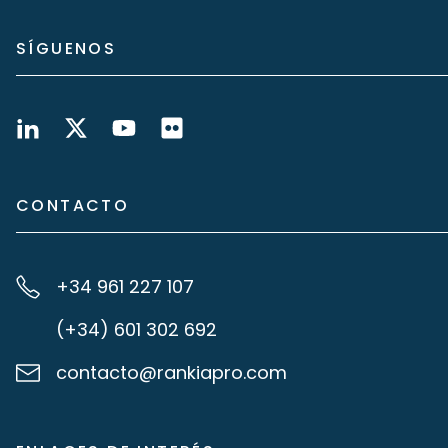
SÍGUENOS
CONTACTO
+34 961 227 107
(+34) 601 302 692
contacto@rankiapro.com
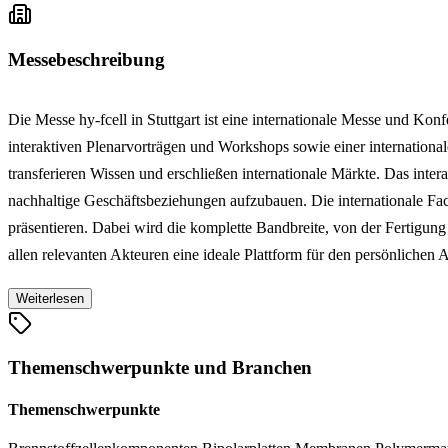
Messebeschreibung
Die Messe hy-fcell in Stuttgart ist eine internationale Messe und K
interaktiven Plenarvorträgen und Workshops sowie einer internationa
transferieren Wissen und erschließen internationale Märkte. Das inte
nachhaltige Geschäftsbeziehungen aufzubauen. Die internationale Fac
präsentieren. Dabei wird die komplette Bandbreite, von der Fertigun
allen relevanten Akteuren eine ideale Plattform für den persönliche
Weiterlesen
Themenschwerpunkte und Branchen
Themenschwerpunkte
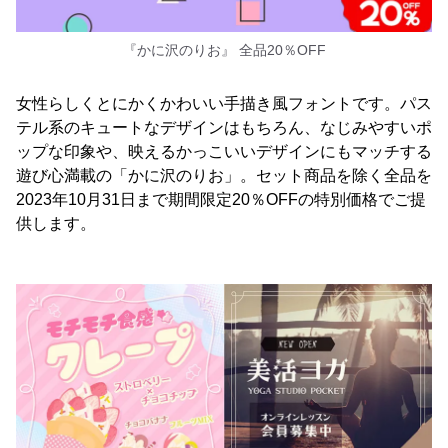
『かに沢のりお』 全品20％OFF
女性らしくとにかくかわいい手描き風フォントです。パス
テル系のキュートなデザインはもちろん、なじみやすいポ
ップな印象や、映えるかっこいいデザインにもマッチする
遊び心満載の「かに沢のりお」。セット商品を除く全品を
2023年10月31日まで期間限定20％OFFの特別価格でご提
供します。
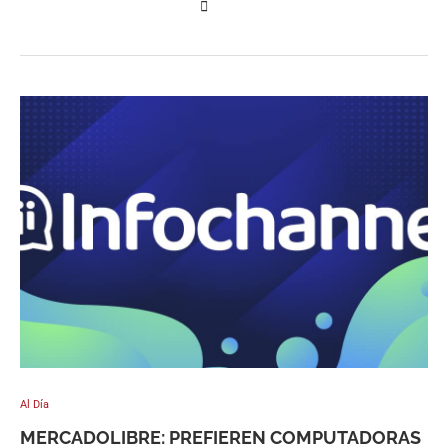
Al Día
MERCADOLIBRE: PREFIEREN COMPUTADORAS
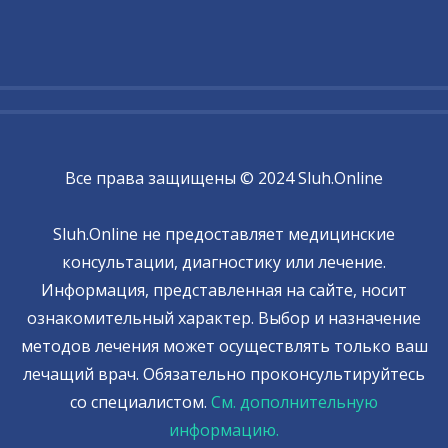
Все права защищены © 2024 Sluh.Online
Sluh.Online не предоставляет медицинские
консультации, диагностику или лечение.
Информация, представленная на сайте, носит
ознакомительный характер. Выбор и назначение
методов лечения может осуществлять только ваш
лечащий врач. Обязательно проконсультируйтесь
со специалистом.
См. дополнительную
информацию.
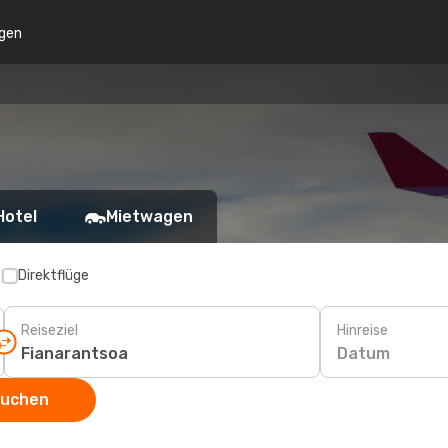
gen
Hotel
Mietwagen
p
Direktflüge
Reiseziel
Hinreise
Datum
suchen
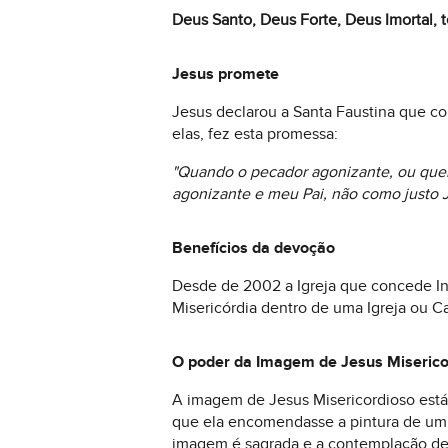
Deus Santo, Deus Forte, Deus Imortal, 
Jesus promete
Jesus declarou a Santa Faustina que co
elas, fez esta promessa:
"Quando o pecador agonizante, ou quem 
agonizante e meu Pai, não como justo J
Benefícios da devoção
Desde de 2002 a Igreja que concede Ind
Misericórdia dentro de uma Igreja ou C
O poder da Imagem de Jesus Miserico
A imagem de Jesus Misericordioso está 
que ela encomendasse a pintura de um 
imagem é sagrada e a contemplação del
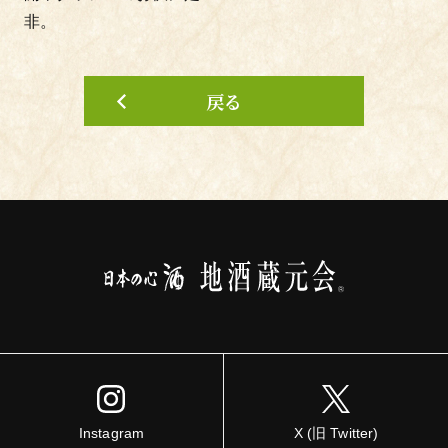
非。
戻る
Instagram
X (旧 Twitter)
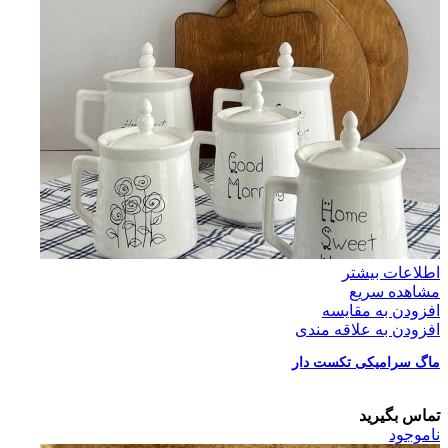
اطلاعات بیشتر
مشاهده سریع
افزودن به مقایسه
افزودن به علاقه مندی
ماگ سرامیکی تکست دار
تماس بگیرید
ناموجود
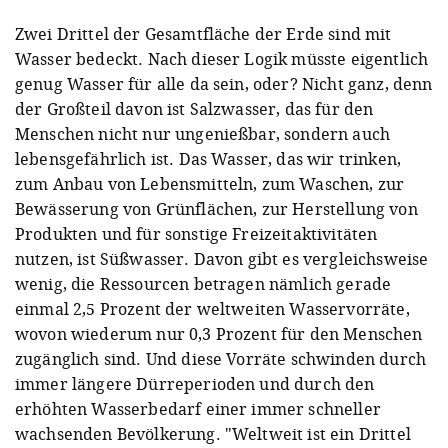
Zwei Drittel der Gesamtfläche der Erde sind mit
Wasser bedeckt. Nach dieser Logik müsste eigentlich
genug Wasser für alle da sein, oder? Nicht ganz, denn
der Großteil davon ist Salzwasser, das für den
Menschen nicht nur ungenießbar, sondern auch
lebensgefährlich ist. Das Wasser, das wir trinken,
zum Anbau von Lebensmitteln, zum Waschen, zur
Bewässerung von Grünflächen, zur Herstellung von
Produkten und für sonstige Freizeitaktivitäten
nutzen, ist Süßwasser. Davon gibt es vergleichsweise
wenig, die Ressourcen betragen nämlich gerade
einmal 2,5 Prozent der weltweiten Wasservorräte,
wovon wiederum nur 0,3 Prozent für den Menschen
zugänglich sind. Und diese Vorräte schwinden durch
immer längere Dürreperioden und durch den
erhöhten Wasserbedarf einer immer schneller
wachsenden Bevölkerung. "Weltweit ist ein Drittel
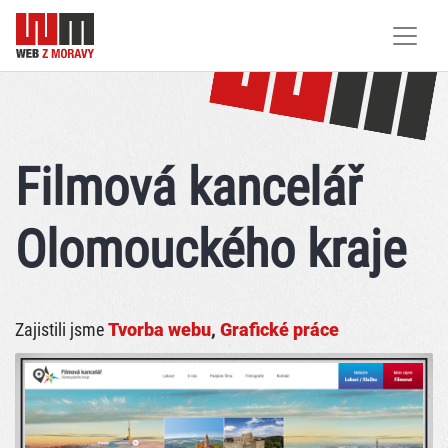
Filmová kancelář
Olomouckého kraje
Zajistili jsme
Tvorba webu
,
Grafické práce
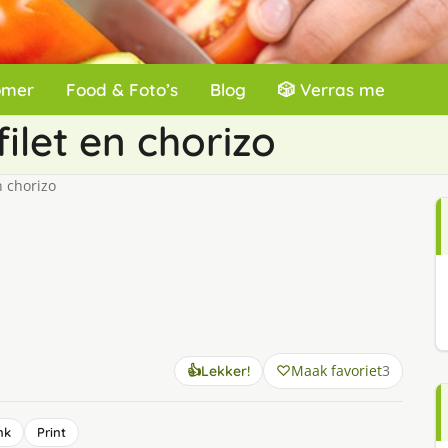
omer
Food & Foto’s
Blog
🎲 Verras me
let en chorizo
n chorizo
Maak favoriet
3
👍
Lekker!
nk
Print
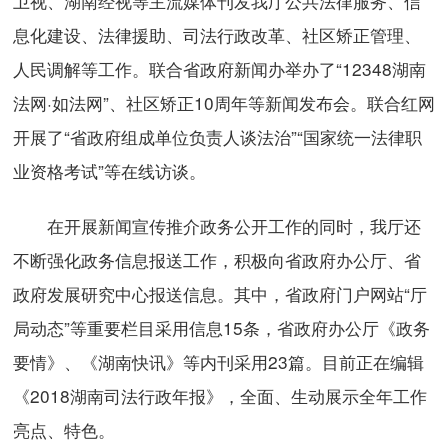
卫视、湖南经视等主流媒体刊发我厅公共法律服务、信
息化建设、法律援助、司法行政改革、社区矫正管理、
人民调解等工作。联合省政府新闻办举办了“12348湖南
法网·如法网”、社区矫正10周年等新闻发布会。联合红网
开展了“省政府组成单位负责人谈法治”“国家统一法律职
业资格考试”等在线访谈。
在开展新闻宣传推介政务公开工作的同时，我厅还
不断强化政务信息报送工作，积极向省政府办公厅、省
政府发展研究中心报送信息。其中，省政府门户网站“厅
局动态”等重要栏目采用信息15条，省政府办公厅《政务
要情》、《湖南快讯》等内刊采用23篇。目前正在编辑
《2018湖南司法行政年报》，全面、生动展示全年工作
亮点、特色。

=====

◆ Task
Check every line of the records above for the string "Prozent". Copy those that hold it.

◆ Result
einmal 2,5 Prozent der weltweiten Wasservorräte,
wovon wiederum nur 0,3 Prozent für den Menschen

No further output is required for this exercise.